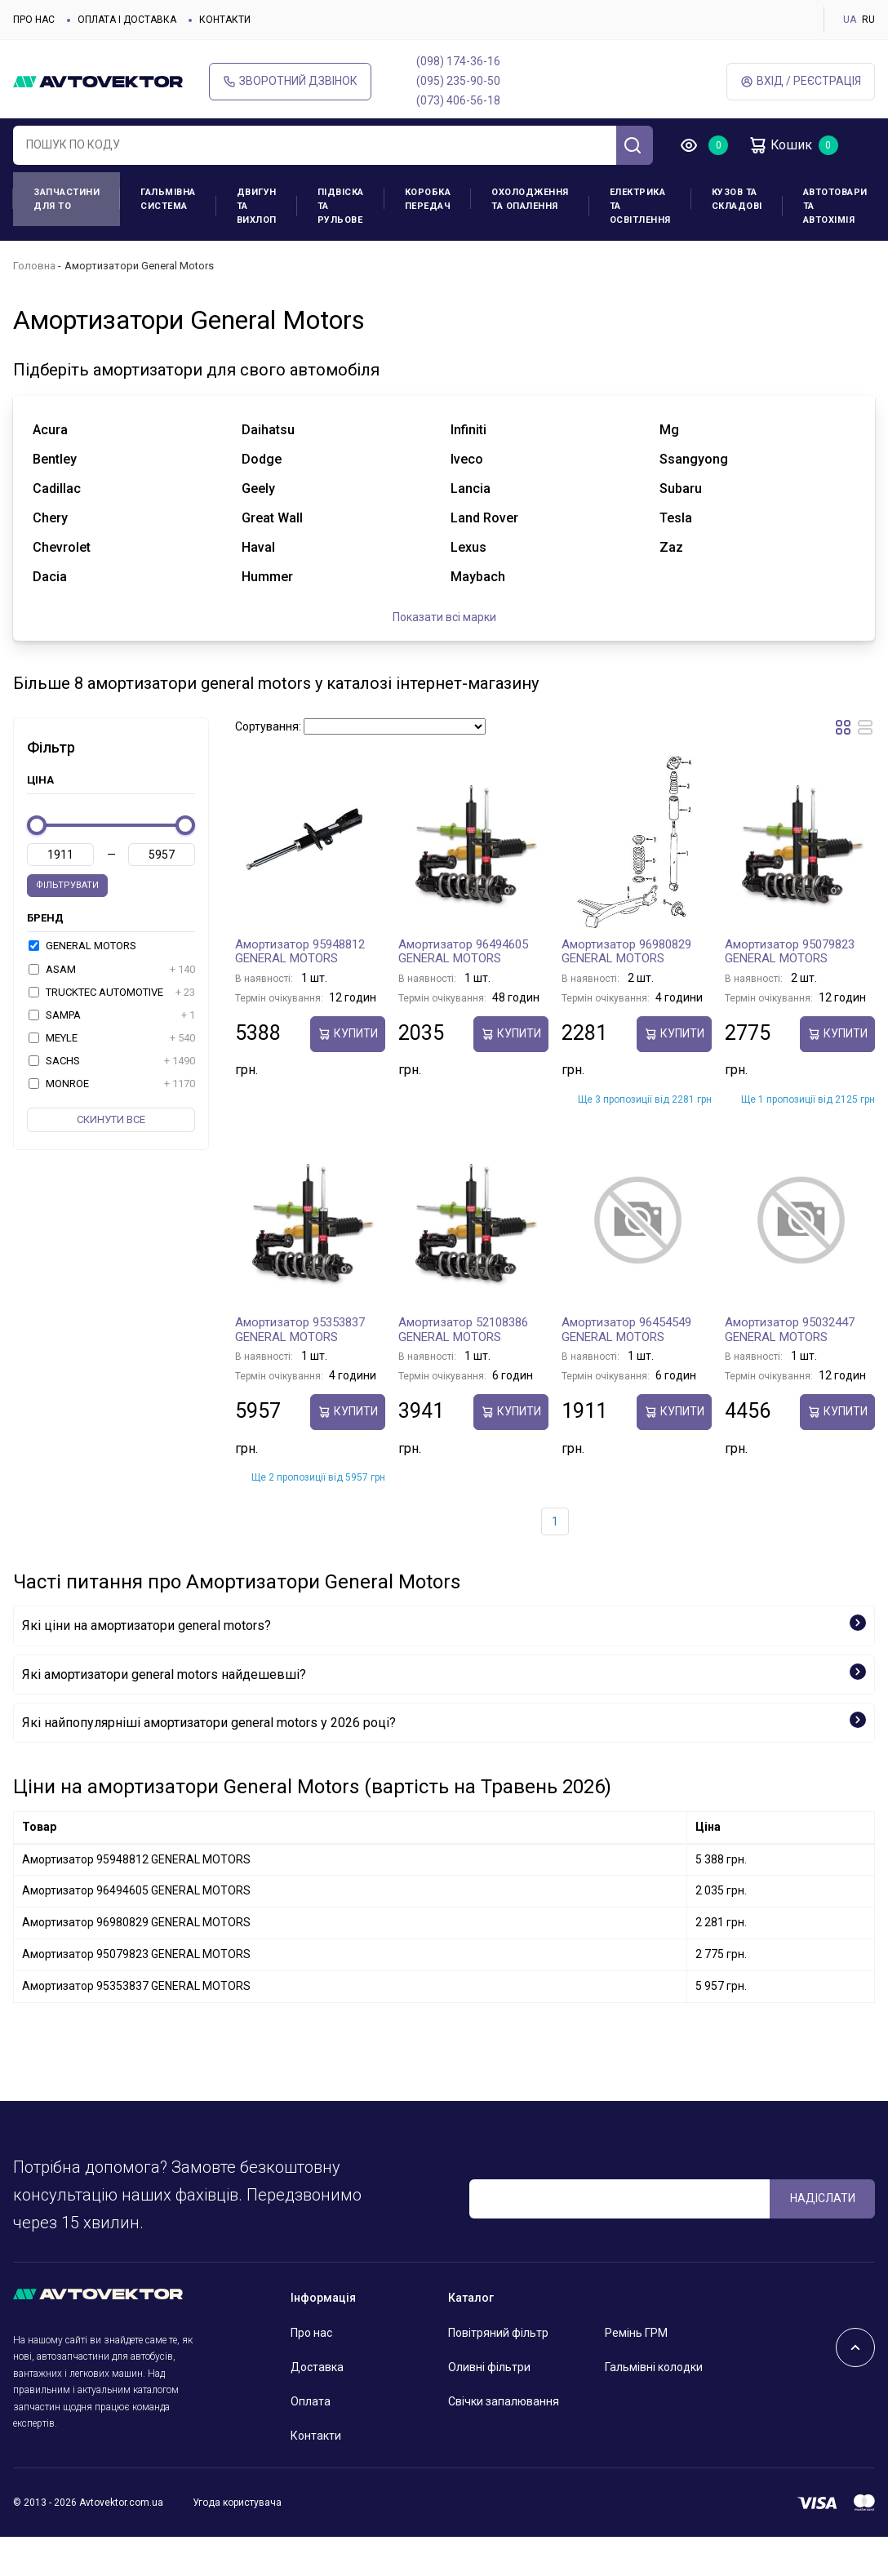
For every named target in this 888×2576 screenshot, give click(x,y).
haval (258, 547)
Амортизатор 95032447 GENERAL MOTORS (790, 1329)
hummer (267, 576)
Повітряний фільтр (498, 2332)
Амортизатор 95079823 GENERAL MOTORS (790, 951)
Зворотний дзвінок (290, 81)
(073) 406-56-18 (458, 100)
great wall (272, 518)
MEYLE (112, 1038)
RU (868, 19)
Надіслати (822, 2198)
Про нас (34, 19)
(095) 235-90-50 (458, 80)
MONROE (112, 1084)
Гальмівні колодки (654, 2367)
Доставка (317, 2367)
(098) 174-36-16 (458, 61)
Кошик (780, 145)
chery (50, 518)
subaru (680, 488)
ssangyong (693, 459)
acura (50, 429)
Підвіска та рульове (340, 206)
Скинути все (111, 1119)
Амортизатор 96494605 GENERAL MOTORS (463, 951)
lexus (468, 547)
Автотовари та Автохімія (835, 206)
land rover (484, 518)
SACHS (112, 1061)
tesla (675, 518)
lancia (471, 488)
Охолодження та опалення (530, 199)
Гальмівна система (168, 199)
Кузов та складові (737, 199)
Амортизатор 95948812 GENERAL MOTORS (300, 951)
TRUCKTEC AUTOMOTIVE (112, 993)
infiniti (468, 429)
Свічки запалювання (503, 2401)
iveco (467, 459)
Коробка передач (428, 199)
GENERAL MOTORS (82, 945)
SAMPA (112, 1015)
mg (669, 429)
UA (849, 19)
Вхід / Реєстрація (800, 81)
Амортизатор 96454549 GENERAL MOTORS (626, 1329)
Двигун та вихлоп (257, 206)
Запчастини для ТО (66, 199)
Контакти (225, 19)
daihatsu (268, 429)
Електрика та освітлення (640, 206)
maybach (478, 576)
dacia (50, 576)
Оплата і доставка (127, 19)
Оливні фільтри (489, 2367)
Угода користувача (237, 2502)
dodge (262, 459)
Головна (34, 266)
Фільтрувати (67, 885)
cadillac (57, 488)
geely (258, 488)
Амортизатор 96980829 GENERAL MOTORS (626, 951)
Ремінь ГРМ (636, 2332)
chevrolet (62, 547)
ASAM (112, 970)
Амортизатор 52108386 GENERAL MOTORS (463, 1329)
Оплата (311, 2401)
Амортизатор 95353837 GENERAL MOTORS (300, 1329)
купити (347, 1034)
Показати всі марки (444, 617)
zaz (671, 547)
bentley (55, 459)
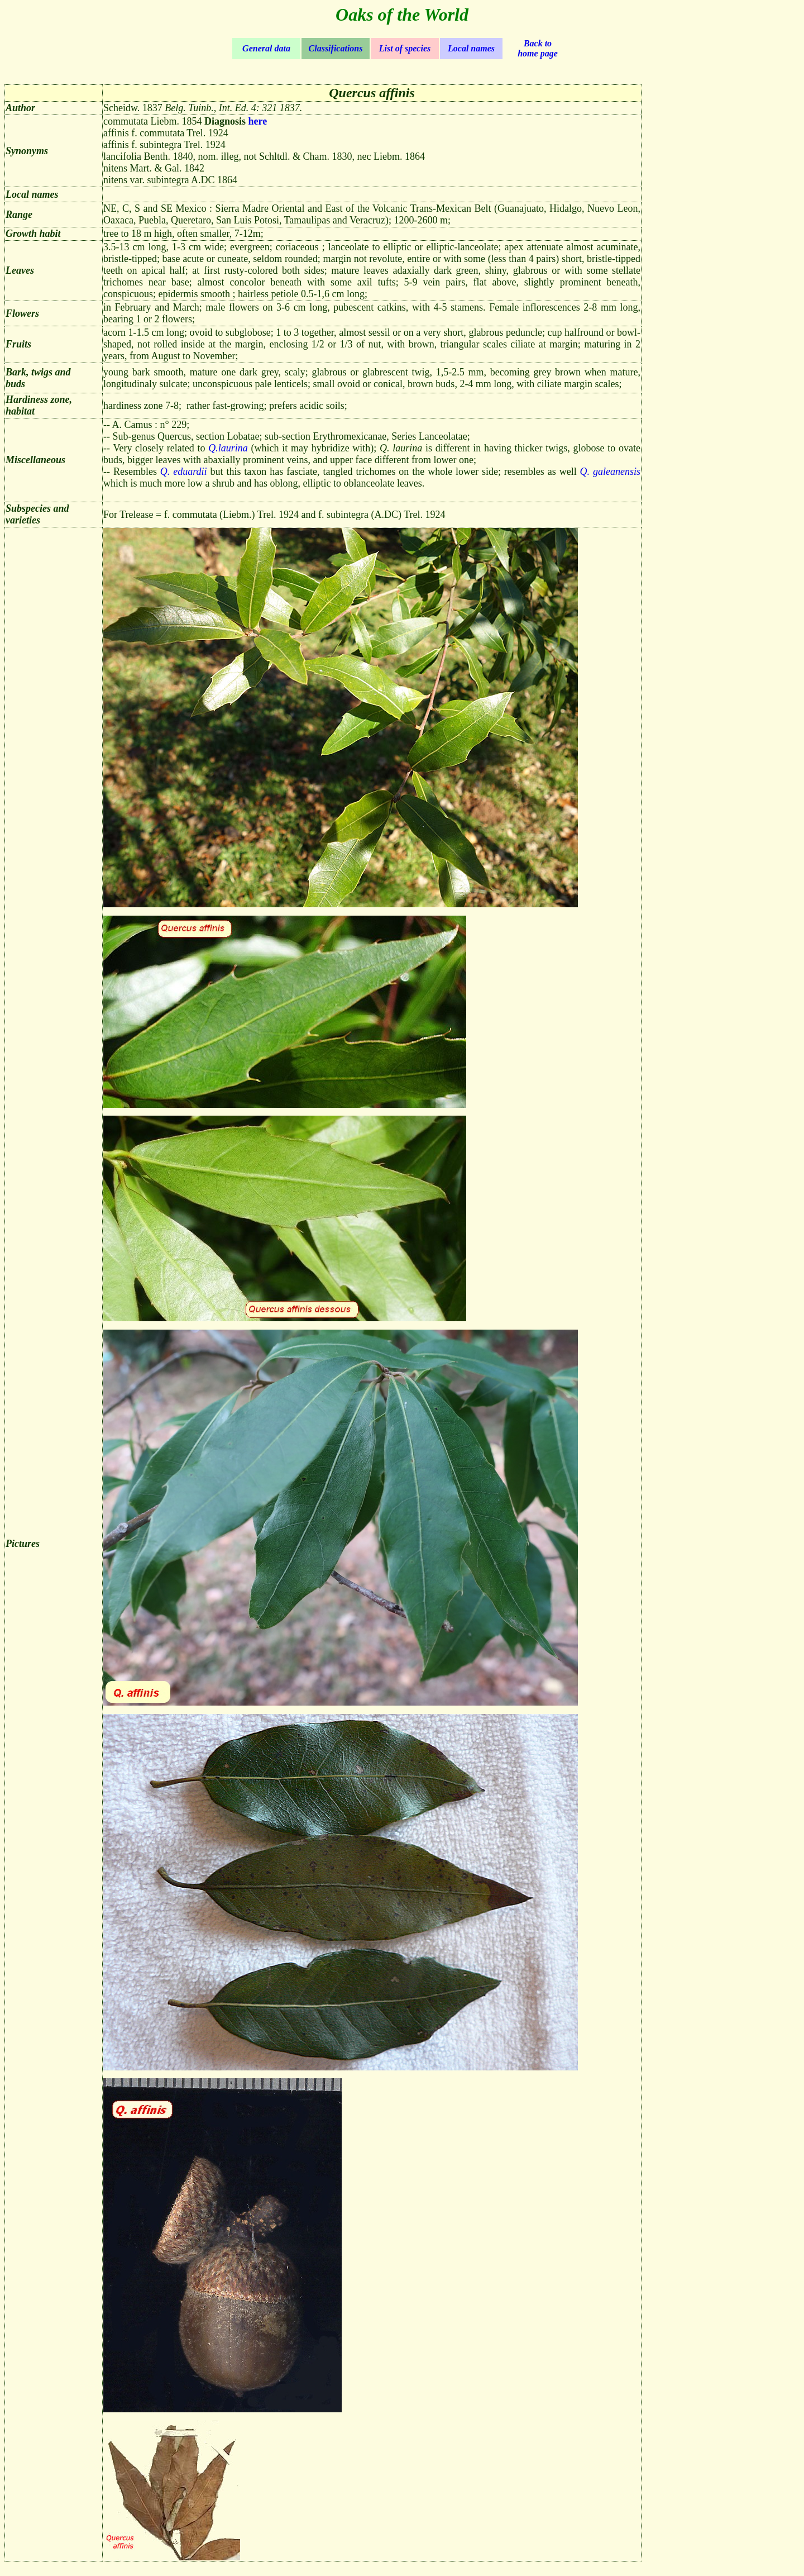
■ ■ ■ ■
● **BRIEF**:
Only the lines from the one with "Амортизатор 95948812 GENERAL" through the final line of the entries above are to be repeated, exactly as written and without pictures.

● **YOUR RESPONSE**:
Амортизатор 95948812 GENERAL MOTORS (300, 951)
TRUCKTEC AUTOMOTIVE (112, 993)
infiniti (468, 429)
Свічки запалювання (503, 2401)
iveco (467, 459)
Коробка передач (428, 199)
GENERAL MOTORS (82, 945)
SAMPA (112, 1015)
mg (669, 429)
UA (849, 19)
Вхід / Реєстрація (800, 81)
Амортизатор 96454549 GENERAL MOTORS (626, 1329)
Двигун та вихлоп (257, 206)
Запчастини для ТО (66, 199)
Контакти (225, 19)
daihatsu (268, 429)
Електрика та освітлення (640, 206)
maybach (478, 576)
dacia (50, 576)
Оплата і доставка (127, 19)
Оливні фільтри (489, 2367)
Угода користувача (237, 2502)
dodge (262, 459)
Головна (34, 266)
Фільтрувати (67, 885)
cadillac (57, 488)
geely (258, 488)
Амортизатор 96980829 GENERAL MOTORS (626, 951)
Ремінь ГРМ (636, 2332)
chevrolet (62, 547)
ASAM (112, 970)
Амортизатор 52108386 GENERAL MOTORS (463, 1329)
Оплата (311, 2401)
Амортизатор 95353837 GENERAL MOTORS (300, 1329)
купити (347, 1034)
Показати всі марки (444, 617)
zaz (671, 547)
bentley (55, 459)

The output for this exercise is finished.